I figure that the 20% of my stuff that I regularly deal with falls into one of three categories:
- things that are important to me / things that I love / things that I regularly use
- things that are in the way
- things that are annoying
Generally, things that fall into the second category, fall into the third as well. At least in my house.
Furthermore, I figure that within the 80% of my stuff that I rarely touch is a subset of things that I also love or use. Things like Christmas decorations, photographs, and canning supplies come to mind.
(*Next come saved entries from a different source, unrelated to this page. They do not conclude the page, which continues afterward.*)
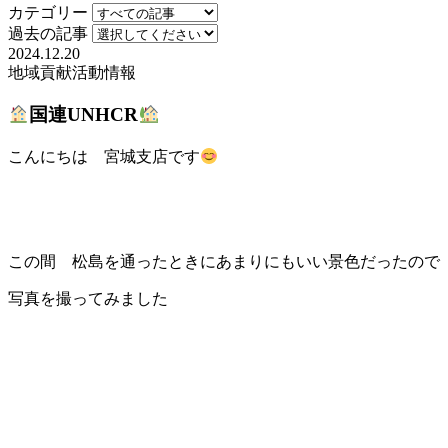
カテゴリー
過去の記事
2024.12.20
地域貢献活動
情報
国連UNHCR
こんにちは 宮城支店です
この間 松島を通ったときにあまりにもいい景色だったので
写真を撮ってみました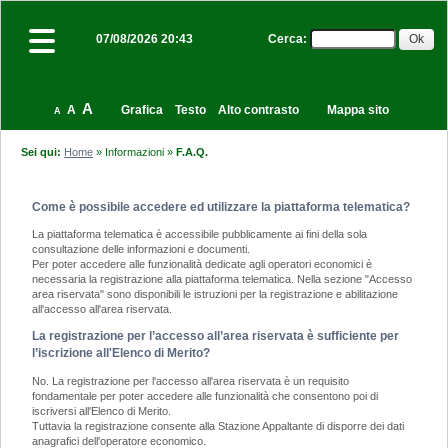
Cerca
:
07/08/2026 20:43
A
A
Grafica
Testo
Alto contrasto
Mappa sito
A
Sei qui:
Home
»
Informazioni
»
F.A.Q.
Come è possibile accedere ed utilizzare la piattaforma telematica?
La piattaforma telematica è accessibile pubblicamente ai fini della sola
consultazione delle informazioni e documenti.
Per poter accedere alle funzionalità dedicate agli operatori economici è
necessaria la registrazione alla piattaforma telematica. Nella sezione "Accesso
area riservata" sono disponibili le istruzioni per la registrazione e abilitazione
all'accesso all'area riservata.
La registrazione per l’accesso all’area riservata è sufficiente per
l’iscrizione all'Elenco di Merito?
No. La registrazione per l'accesso all'area riservata è un requisito
fondamentale per poter accedere alle funzionalità che consentono poi di
iscriversi all'Elenco di Merito.
Tuttavia la registrazione consente alla Stazione Appaltante di disporre dei dati
anagrafici dell'operatore economico.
So what to do? William Morris once wrote, “Have nothing in your houses that you do not know to be useful, or believe to be beautiful.” With this sage wisdom in mind, I have devised the following plan for decluttering and simplifying my home:
- keep that percentage of the 20% that I love and use
- deal with or get rid of that percentage of the 20% that is in the way or annoying
- keep that percentage of the 80% that I love or use
- sell, donate, recycle, give away, or (worst case scenario), discard everything else
I figure, if I crunch the numbers, that I will basically be trading those things that I love and use from the 80%, for those things that are annoying or in the way in the 20%. And everything else will be freed from my home. That’s right, I am going to try to get rid of 80% of my stuff, retaining only those things that I know to be useful, or believe to be beautiful.
Now for full disclosure, I am going to count those things for which I have already found new homes (detailed here, here, here, here, here, and here) in the 80% total. However, I figure I still have 97% of the 80% left to sort and re-home. And of course, I will be posting all the yummy details here. So stay tuned, lest you miss my exploration of unlabeled boxes and bins, my spelunking into bathroom and kitchen cabinets, my delving under beds and into the backs of closets. It’s going to be hard work, and challenging, and sometimes emotionally draining. But at the end of it all, I will be able to sit down in my home, look around, and think, “Ah! Just right!”